Prinsip Kelima – Kompetensi dan Kehati-hatian Profesional
Setiap anggota harus melaksanakan jasa profesionalnya dengan kehati-hatian kompetensi dan ketekunan, serta mempunyai kea=wajiban untuk melaksanakan jasa profesional dengan sebaik-baiknya sesuai dengan kemmapuannya, demi kepentingan pengguna jasa dan konsisten dengan tanggung-jawab profesi kepada pemilik.
1.      Kehati-hatian profesional mengharuskan anggota untuk memenuhi tanggung jawab progesionalnya dengan kompetensi dan ketekunan.
2.      Kompetensi diperoleh melalui pendidikan dan pengalaman.
3.      Kompetensi menunjukkan terdapatnya pencapaian dan pemeliharaan suatu tingkatan pemahaman dan pengetahuan yang memungkinkan seorang anggota untuk memberikan jasa dengan kemudahan dan kecerdikan.
4.      Anggota harus tekun dalam memenuhi tanggung-jawabnya kepada penerima jasa dan publik.

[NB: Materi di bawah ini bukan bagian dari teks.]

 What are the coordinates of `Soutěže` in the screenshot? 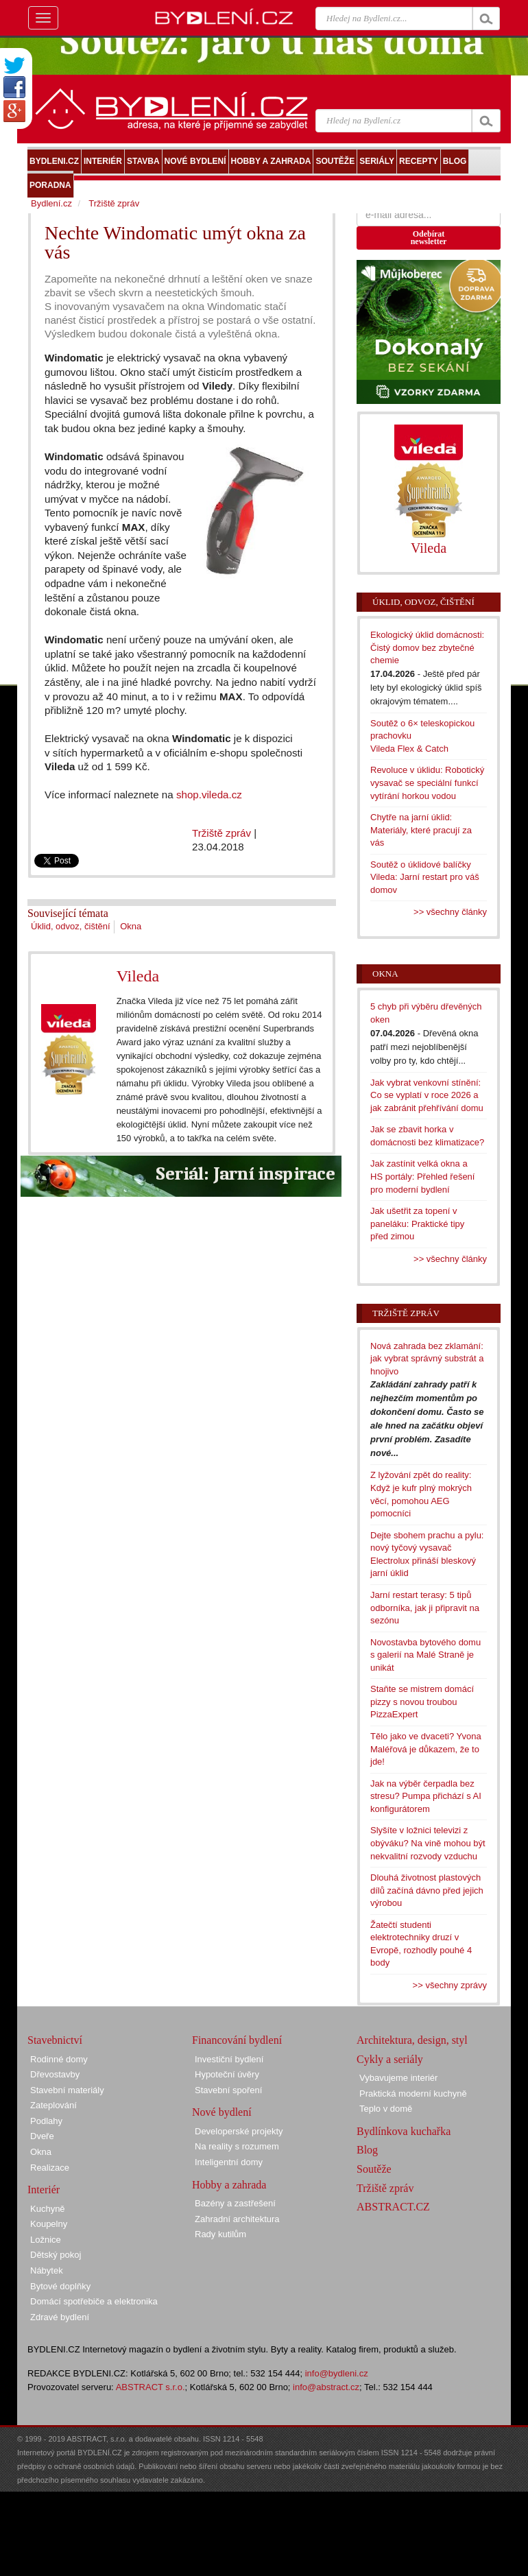 It's located at (374, 2169).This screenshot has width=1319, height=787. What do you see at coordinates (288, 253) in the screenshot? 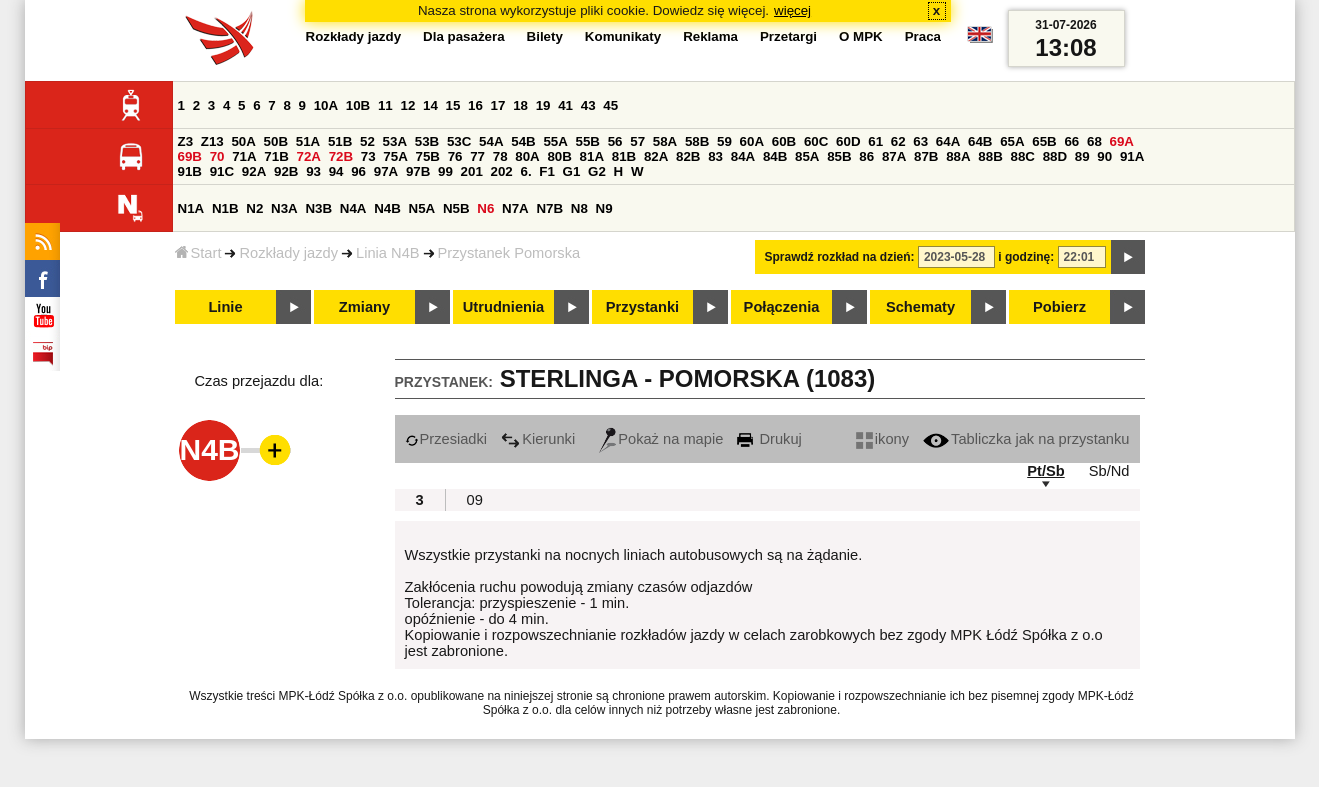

Prinsip Keenam – Kerahasiaan
Setiap anggota harus, menghormati kerahasiaan informasi yang diperoleh selama melakukan jasa profesional dan tidak boleh memakai atau mengungkapkan informasi tersebut tanpe persetujuan, kecuali bila ada hak atau kewajiban profesional atau hukum untuk mengunkapkannya.
1.      Anggota mempunyai kewajiban untuk menghormati kerahasiaan informasi tentang klien atau pemberi kerja yang diperoleh melalui jasa profesional yang diberikannya. Kewajiban kerahasiaan berlanjut bahkan setelah hubungan antara anggota dan klien atau pemberi kerja berakhir.
2.      Kerahasiaan harus dijaga oleh anggota kecuali jika persetujuan khusus telah diberikan atau terdapat kewajiban legal atau profesional untuk mengungkapkan informasi.
3.      Anggota mempunyai kewajiban untuk memastikan bahwa staf di bawah pengawasannya dan orang-orang yang diminta nasihat dan bantuannya menghormati prinsip kerahasiaan.
4.      Kerahasiaan tidaklah semata-mata masalah pengungkapan informasi. Kerahasiaan juga mengharuskan anggota yang memperoleh informasi selama melakukan jasa profesional tidak menggunakan atau terlihat menggunakan informasi tersebut untuk keuntungan pribadi atau keuntungan pihak ketiga.
5.      Anggota yang mempunyai akses terhadap informasi rahasia tentang penerima jasa tidak boleh mengungkapkannya ke publik. Karena itu, anggota tidak boleh membuat pengungkapan yang tidak disetujui (unauthorized disclosure) kepada orang lain. Hal ini tidak berlaku untuk pengungkapan informasi dengan tujuan memenuhi tanggung-jawab anggota berdasarkan standar profesional.
6.      Kepentingan umum dan profesi menuntut bahwa standar profesi yang berhubungan dengan kerahasiaan didefinisikan dan bahwa terdapat panduan mengenai sifat dan luas kewajiban kerahasiaan serta mengenai berbagai keadaan dimana informasi yang diperoleh selama melakukan jasa profesional dapat atau perlu diungkapkan.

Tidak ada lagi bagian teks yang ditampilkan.